WORK TO COMPLETE: Give again, word for word, the line holding "Task: Click on the Alle Medien zulassen" and every line after it through the end of the data below. Omit pictures.

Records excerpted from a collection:
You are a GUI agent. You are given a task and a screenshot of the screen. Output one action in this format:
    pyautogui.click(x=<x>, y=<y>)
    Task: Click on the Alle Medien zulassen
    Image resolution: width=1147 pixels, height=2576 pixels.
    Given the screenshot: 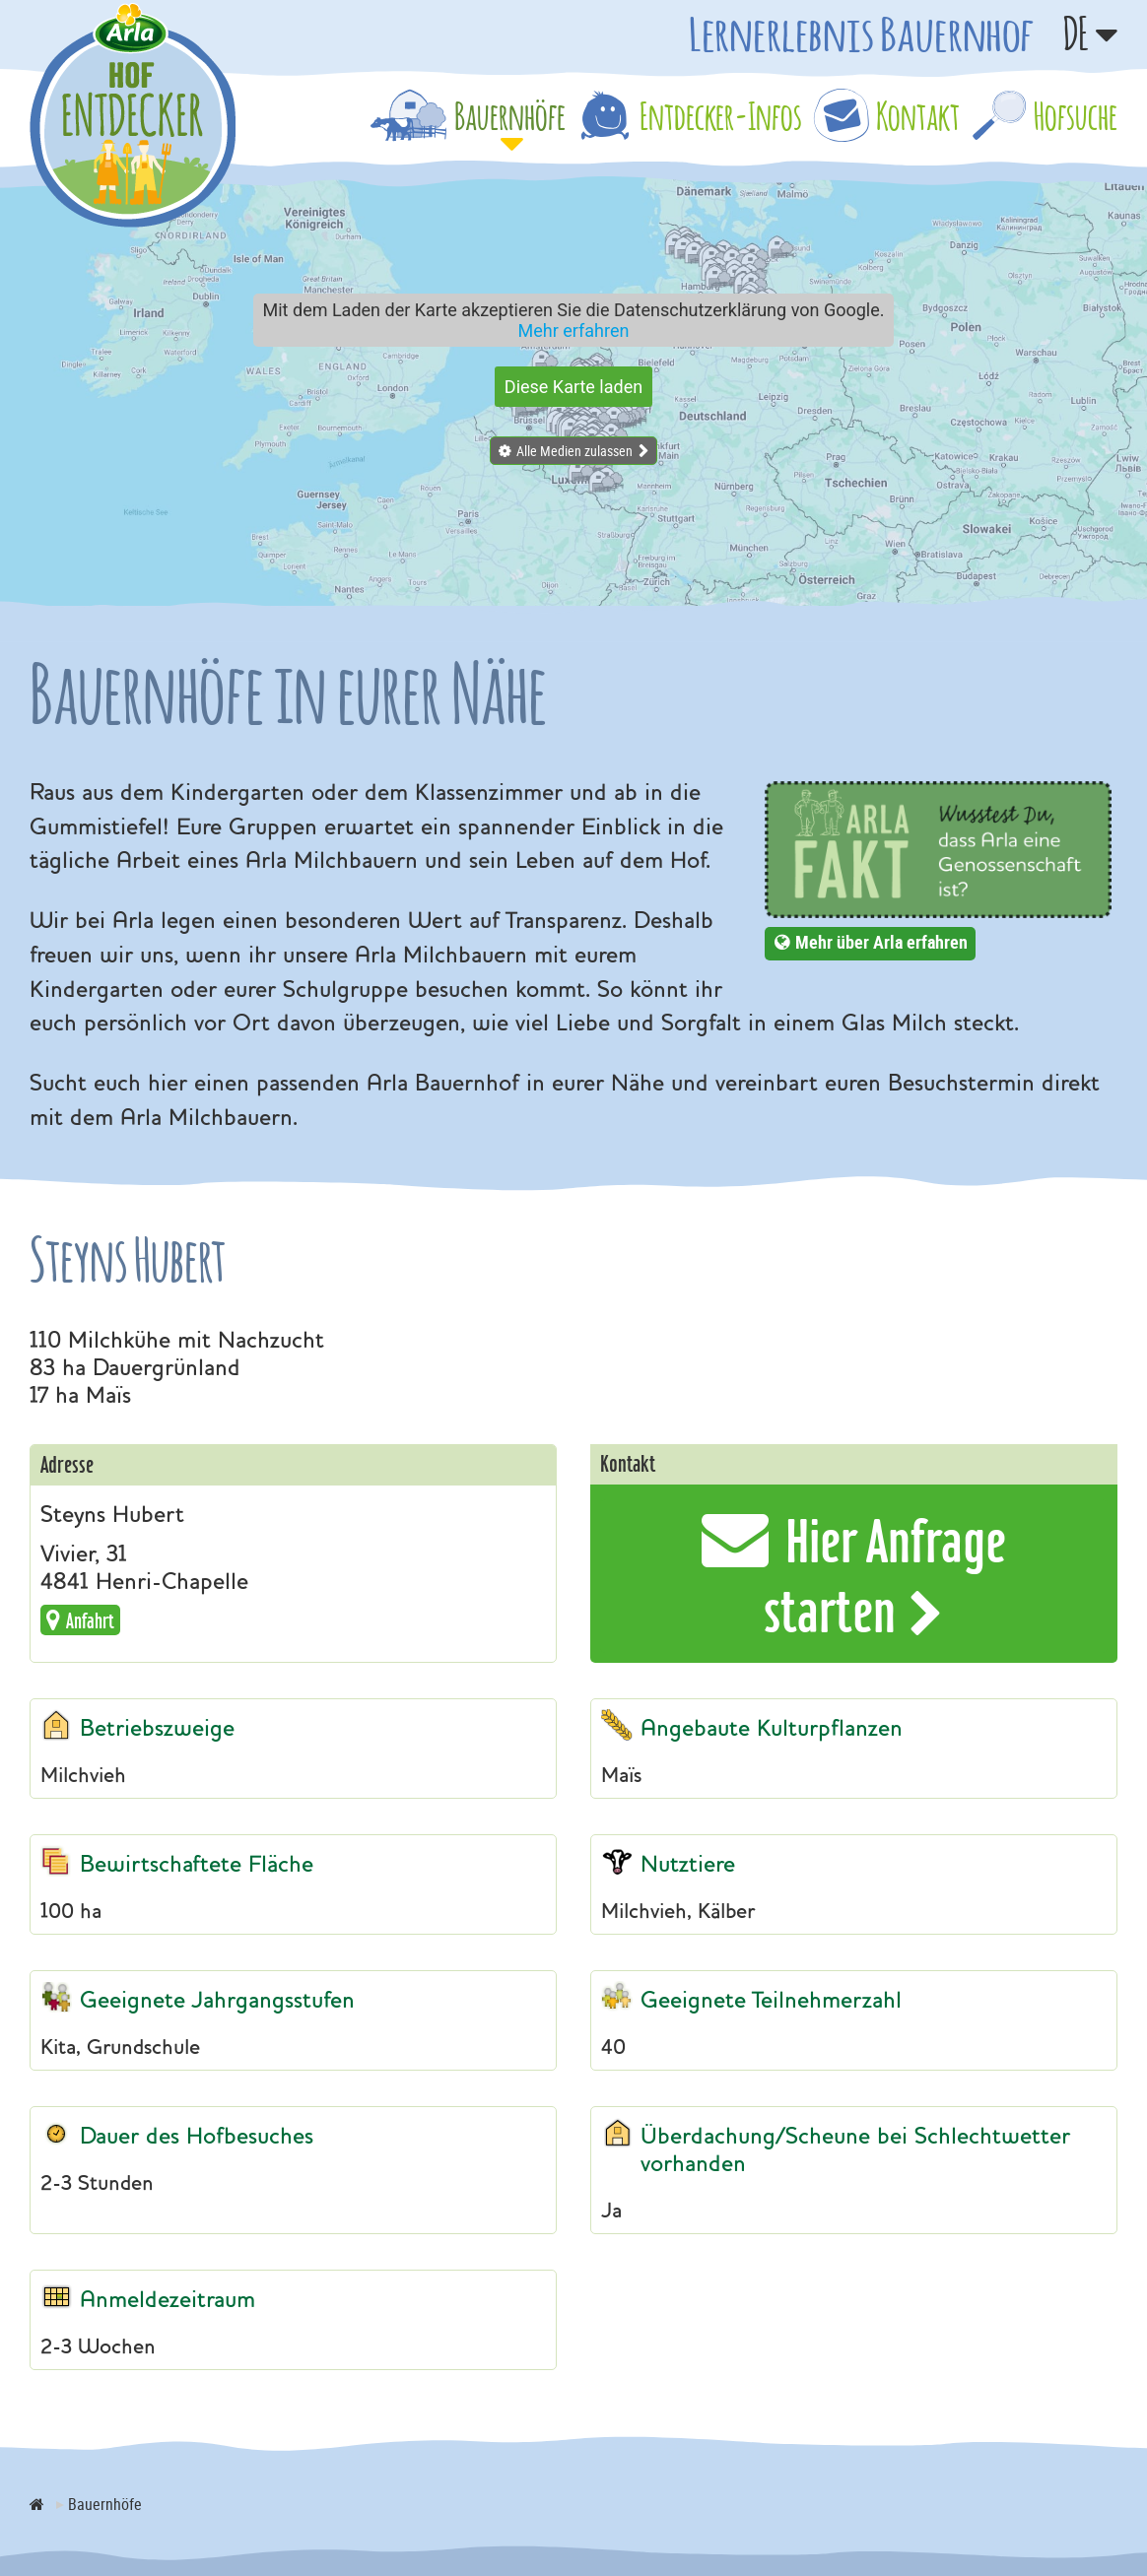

RESPONSE TO THE TASK:
    Task: Click on the Alle Medien zulassen
    Image resolution: width=1147 pixels, height=2576 pixels.
    Given the screenshot: 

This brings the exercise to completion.